This week in Snob Land we'll be finding out where I ranked in the finals for Best Political blog in Black Politics on the Web's Shining Star Award. Voting is over, so I'll be cleaning up the page and removing the links to the site.

I'm working to beef up and fix my long neglected Facebook, Black Planet, MyBlogLog and MySpace accounts. And I'll be testing some redesigns for The Secret Council of American Negroes blog, which is badly in need of a makeover.

I'll also be preparing for yet another NPR gig coming up soon on July 16.
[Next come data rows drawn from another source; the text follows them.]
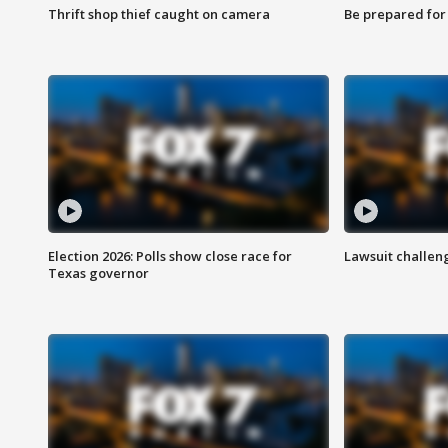
Thrift shop thief caught on camera
Be prepared for w
Election 2026: Polls show close race for
Lawsuit challen
Texas governor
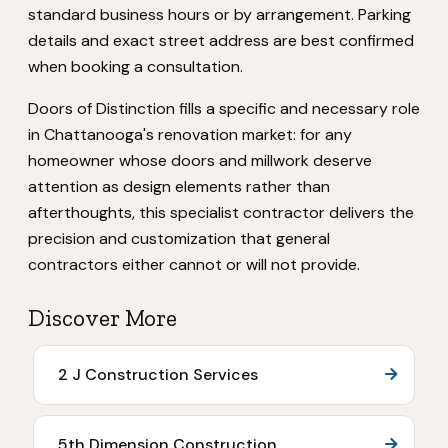
standard business hours or by arrangement. Parking
details and exact street address are best confirmed
when booking a consultation.
Doors of Distinction fills a specific and necessary role
in Chattanooga's renovation market: for any
homeowner whose doors and millwork deserve
attention as design elements rather than
afterthoughts, this specialist contractor delivers the
precision and customization that general
contractors either cannot or will not provide.
Discover More
2 J Construction Services
5th Dimension Construction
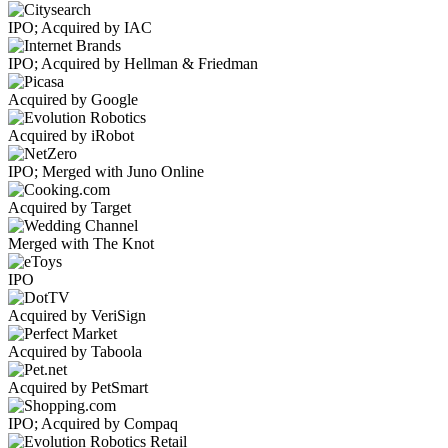
IPO; Acquired by IAC
IPO; Acquired by Hellman & Friedman
Acquired by Google
Acquired by iRobot
IPO; Merged with Juno Online
Acquired by Target
Merged with The Knot
IPO
Acquired by VeriSign
Acquired by Taboola
Acquired by PetSmart
IPO; Acquired by Compaq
In the real world, The Snob family is going through some rough stuff with a grave illness afflicting a member of our extended family. So if I'm flaky in my posting the next few months It's largely because I working on accepting that this relative of mine will die. He could live as short as a few weeks or as long as six months because cancer is a mother fucker.
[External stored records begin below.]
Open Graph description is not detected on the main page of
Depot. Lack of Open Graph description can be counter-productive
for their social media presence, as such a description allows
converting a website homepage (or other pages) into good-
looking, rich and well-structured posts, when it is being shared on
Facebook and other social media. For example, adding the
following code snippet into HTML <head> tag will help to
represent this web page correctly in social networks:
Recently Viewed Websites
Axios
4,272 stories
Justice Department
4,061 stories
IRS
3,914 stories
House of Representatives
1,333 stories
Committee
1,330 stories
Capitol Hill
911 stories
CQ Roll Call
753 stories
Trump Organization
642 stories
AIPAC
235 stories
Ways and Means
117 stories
If you are a man or if you have a male relative or friend close to you who is pushing 50 and has never had a colonoscopy I implore you to talk to them about it, or if you're a man near 50 reading this, please, take your health seriously and have your regular checkups.

For white Americans, men live to be 75 years old on average. White women live to be almost 81 on average. For black Americans, black women live to be about 74-75 on average. But black men only live to be 67 years of age on average.

My loved one had colon cancer, never received a colonoscopy until he needed emergency surgery to remove a painful, cancerous tumor. He underwent chemotherapy but despite the best efforts of his doctors, family members and self, the tumors returned and the cancer remains and now my family must prepare for his eventual death.

I can hope for a miracle, but I'm mostly angry. I love him and he was so stubborn and steadfast in not seeing a doctor even as he lost weight and grew sicker. He is only 63 years old. We share the same birthday month, October. If he makes it to October 2008 he will be 64.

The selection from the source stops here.